| THE PROBLEM |
Quote the records that follow in full, leaving the pictures out.
-- TASK MATERIAL follows --
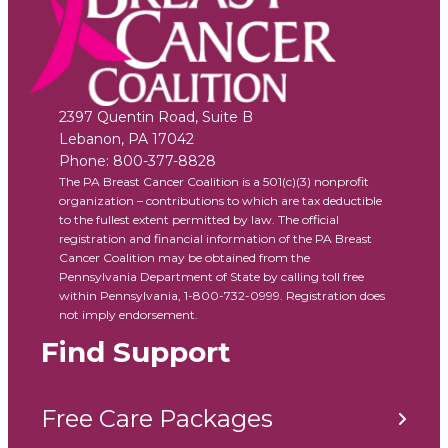
2397 Quentin Road, Suite B
Lebanon
,
PA
17042
Phone:
800-377-8828
The PA Breast Cancer Coalition is a 501(c)(3) nonprofit
organization – contributions to which are tax deductible
to the fullest extent permitted by law. The official
registration and financial information of the PA Breast
Cancer Coalition may be obtained from the
Pennsylvania Department of State by calling toll free
within Pennsylvania, 1-800-732-0999. Registration does
not imply endorsement.
Find Support
Free Care Packages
-- TASK MATERIAL concluded --
| WORKED SOLUTION |
2397 Quentin Road, Suite B
Lebanon
,
PA
17042
Phone:
800-377-8828
The PA Breast Cancer Coalition is a 501(c)(3) nonprofit
organization – contributions to which are tax deductible
to the fullest extent permitted by law. The official
registration and financial information of the PA Breast
Cancer Coalition may be obtained from the
Pennsylvania Department of State by calling toll free
within Pennsylvania, 1-800-732-0999. Registration does
not imply endorsement.
Find Support
Free Care Packages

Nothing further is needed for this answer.